# GTI Grille Fit Eos?



## sofie_g (Oct 3, 2007)

Has anyone tried fitting the GTI grille on an Eos? 
I seriously don't like the chrome front grille on my red Eos...


----------



## ashbinder (Nov 27, 2006)

*Re: GTI Grille Fit Eos? (sofie_g)*

No, I don't think so. The front end of a GTI/GLI has a narrower "chrome" section, if I remember correctly. However, a GTI and Jetta are interchangable.


----------



## roytripp3 (Sep 18, 2007)

*Re: GTI Grille Fit Eos? (sofie_g)*

No it doesn't.... Had a MKV Jetta with carbon fiber grill which wouldn't fit my new 2008 EOS... Isn't as wide as the EOS grill...


----------



## Dime-a-Dozen (Sep 29, 2007)

*Re: GTI Grille Fit Eos? (sofie_g)*

I think the chrome front grill of the Eos is much nicer than the GTI's front grill.
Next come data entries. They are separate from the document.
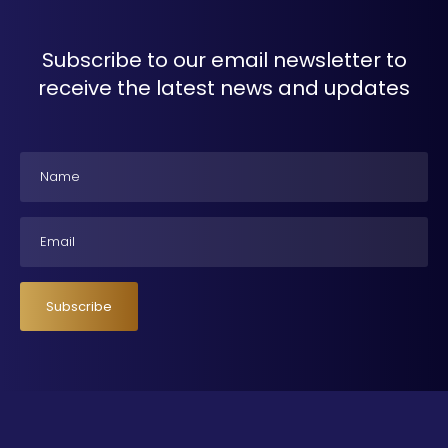
Subscribe to our email newsletter to
receive the latest news and updates
Name
Email
Subscribe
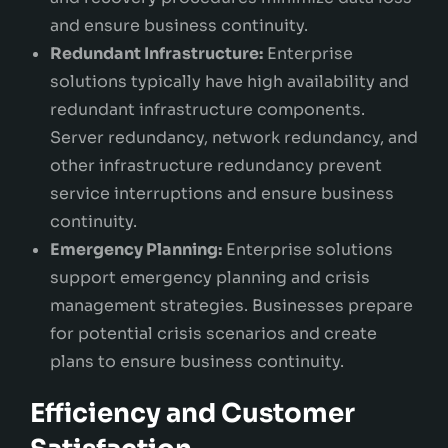
and ensure business continuity.
Redundant Infrastructure:
Enterprise
solutions typically have high availability and
redundant infrastructure components.
Server redundancy, network redundancy, and
other infrastructure redundancy prevent
service interruptions and ensure business
continuity.
Emergency Planning:
Enterprise solutions
support emergency planning and crisis
management strategies. Businesses prepare
for potential crisis scenarios and create
plans to ensure business continuity.
Efficiency and Customer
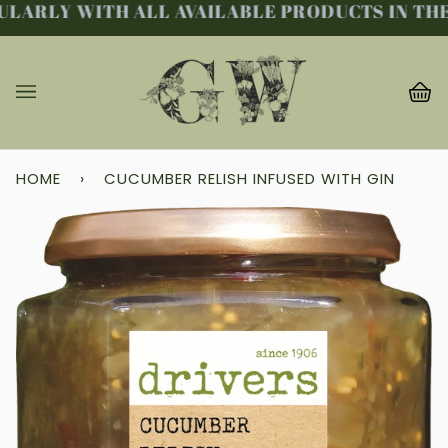
LARLY WITH ALL AVAILABLE PRODUCTS IN THE 
Skip
to
content
Ba
(0
HOME
›
CUCUMBER RELISH INFUSED WITH GIN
I wouldn't change it at all!


----------



## gdevitry (Jan 1, 2007)

*Re: GTI Grille Fit Eos? (Dime-a-Dozen)*

I believe the only EOS with a chrome grille is the 3.2.
One on eBay:
http://cgi.ebay.com/ebaymotors...wItem
Don't know how it is installed? Replace or clip-on?
Greg


----------